Saved data entries

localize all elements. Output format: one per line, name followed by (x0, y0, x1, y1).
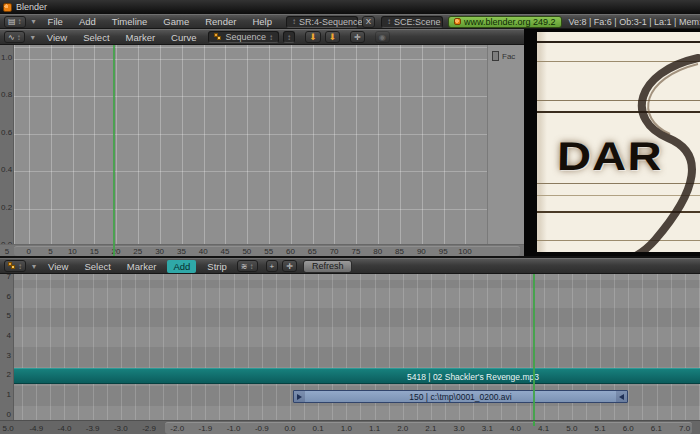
audio-strip[interactable]: 5418 | 02 Shackler's Revenge.mp3 (14, 368, 700, 384)
y-tick-label: 0.6 (0, 128, 14, 165)
crosshair-icon: ✛ (286, 262, 293, 271)
channel-row[interactable]: Fac (492, 51, 524, 61)
x-tick-label: 45 (214, 247, 236, 256)
x-tick-label: 25 (127, 247, 149, 256)
time-tick-label: -3.0 (107, 424, 135, 433)
y-tick-label: 0.8 (0, 90, 14, 127)
scene-selector[interactable]: ↕ SCE:Scene (381, 16, 443, 28)
window-title: Blender (16, 2, 47, 12)
os-titlebar[interactable]: Blender (0, 0, 700, 14)
menu-item[interactable]: View (40, 261, 76, 272)
pin-icon: ◉ (379, 33, 386, 42)
screen-selector-value: SR:4-Sequence (299, 17, 363, 27)
time-tick-label: -3.9 (79, 424, 107, 433)
menu-item[interactable]: File (40, 16, 71, 27)
menu-item[interactable]: Add (71, 16, 104, 27)
paste-curves-button[interactable]: ⬇ (325, 31, 341, 43)
menu-item[interactable]: Select (76, 261, 118, 272)
pan-view-button[interactable]: ✛ (350, 31, 365, 43)
ipo-type-value: Sequence (225, 32, 266, 42)
video-strip[interactable]: 150 | c:\tmp\0001_0200.avi (293, 390, 628, 403)
ipo-curve-canvas[interactable] (14, 45, 487, 244)
x-tick-label: 60 (280, 247, 302, 256)
browse-arrows-icon: ↕ (387, 17, 391, 26)
ipo-x-axis[interactable]: 5051015202530354045505560657075808590951… (0, 244, 524, 256)
window-type-button[interactable]: ▤↕ (4, 16, 26, 28)
x-tick-label: 40 (192, 247, 214, 256)
vse-time-axis[interactable]: 5.0-4.9-4.0-3.9-3.0-2.9-2.0-1.9-1.0-0.90… (0, 420, 700, 434)
time-tick-label: -4.9 (22, 424, 50, 433)
scene-stats: Ve:8 | Fa:6 | Ob:3-1 | La:1 | Mem:2.05M … (569, 17, 700, 27)
y-tick-label: 0.4 (0, 165, 14, 202)
close-screen-button[interactable]: X (362, 16, 375, 28)
x-tick-label: 35 (171, 247, 193, 256)
ipo-type-selector[interactable]: Sequence ↕ (208, 31, 279, 43)
channel-tick-label: 6 (0, 292, 13, 312)
menu-item[interactable]: View (39, 32, 75, 43)
time-tick-label: 6.1 (642, 424, 670, 433)
time-tick-label: 2.1 (417, 424, 445, 433)
menu-item[interactable]: Curve (163, 32, 204, 43)
time-tick-label: -0.9 (248, 424, 276, 433)
vse-window-type-button[interactable]: ↕ (4, 260, 26, 272)
time-tick-label: 5.0 (558, 424, 586, 433)
channel-color-swatch[interactable] (492, 51, 499, 61)
ipo-editor-area: 1.00.80.60.40.20.0 Fac 50510152025303540… (0, 45, 524, 256)
right-arrow-icon (297, 394, 302, 400)
time-tick-label: 1.0 (332, 424, 360, 433)
collapse-menus-icon[interactable]: ▾ (28, 262, 40, 271)
strip-right-handle[interactable] (616, 391, 627, 402)
time-tick-label: 0.0 (276, 424, 304, 433)
menu-item[interactable]: Game (155, 16, 197, 27)
window-type-icon: ▤ (8, 17, 16, 26)
pan-view-button[interactable]: ✛ (282, 260, 297, 272)
menu-item[interactable]: Timeline (104, 16, 156, 27)
version-button[interactable]: www.blender.org 249.2 (448, 16, 562, 28)
x-tick-label: 80 (367, 247, 389, 256)
audio-strip-label: 5418 | 02 Shackler's Revenge.mp3 (407, 372, 539, 382)
strip-left-handle[interactable] (294, 391, 305, 402)
collapse-menus-icon[interactable]: ▾ (28, 17, 40, 26)
crosshair-icon: ✛ (354, 33, 361, 42)
menu-item[interactable]: Marker (119, 261, 165, 272)
ipo-header: ∿↕ ▾ ViewSelectMarkerCurve Sequence ↕ ↕ … (0, 29, 524, 45)
menu-item[interactable]: Render (197, 16, 244, 27)
vse-header: ↕ ▾ ViewSelectMarker Add Strip ≋ ↕ + ✛ R… (0, 258, 700, 274)
copy-icon: ⬇ (309, 33, 317, 41)
time-tick-label: 2.0 (389, 424, 417, 433)
dropdown-arrows-icon: ↕ (18, 17, 22, 26)
preview-title-text: DAR (557, 134, 664, 179)
time-tick-label: 6.0 (614, 424, 642, 433)
current-frame-line[interactable] (533, 274, 535, 420)
ipo-window-type-button[interactable]: ∿↕ (4, 31, 25, 43)
x-tick-label: 85 (389, 247, 411, 256)
time-tick-label: 3.0 (445, 424, 473, 433)
scanline (537, 41, 700, 43)
ipo-datablock-browse[interactable]: ↕ (283, 31, 295, 43)
copy-curves-button[interactable]: ⬇ (305, 31, 321, 43)
menu-item[interactable]: Strip (199, 261, 235, 272)
close-icon: X (366, 17, 371, 26)
display-mode-button[interactable]: ≋ ↕ (237, 260, 258, 272)
blender-logo-icon (3, 3, 12, 12)
x-tick-label: 0 (18, 247, 40, 256)
time-tick-label: -1.0 (220, 424, 248, 433)
time-tick-label: -4.0 (50, 424, 78, 433)
menu-item[interactable]: Help (244, 16, 280, 27)
zoom-border-button[interactable]: + (266, 260, 279, 272)
collapse-menus-icon[interactable]: ▾ (27, 33, 39, 42)
x-tick-label: 70 (323, 247, 345, 256)
menu-item[interactable]: Select (75, 32, 117, 43)
menu-item-add-active[interactable]: Add (167, 260, 196, 273)
sequence-preview-image: DAR (537, 32, 700, 252)
screen-selector[interactable]: ↕ SR:4-Sequence (286, 16, 358, 28)
pin-button[interactable]: ◉ (375, 31, 390, 43)
channel-name: Fac (502, 52, 515, 61)
menu-item[interactable]: Marker (118, 32, 164, 43)
x-tick-label: 50 (236, 247, 258, 256)
current-frame-line[interactable] (113, 45, 115, 256)
blender-window: Blender ▤↕ ▾ FileAddTimelineGameRenderHe… (0, 0, 700, 434)
channel-tick-label: 0 (0, 410, 13, 420)
refresh-button[interactable]: Refresh (303, 260, 353, 273)
time-tick-label: 4.0 (501, 424, 529, 433)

### What the exercise asks
In the entries above, find each line with "handle" and list it.

### Answer to this task
strip-right-handle[interactable] (616, 391, 627, 402)
strip-left-handle[interactable] (294, 391, 305, 402)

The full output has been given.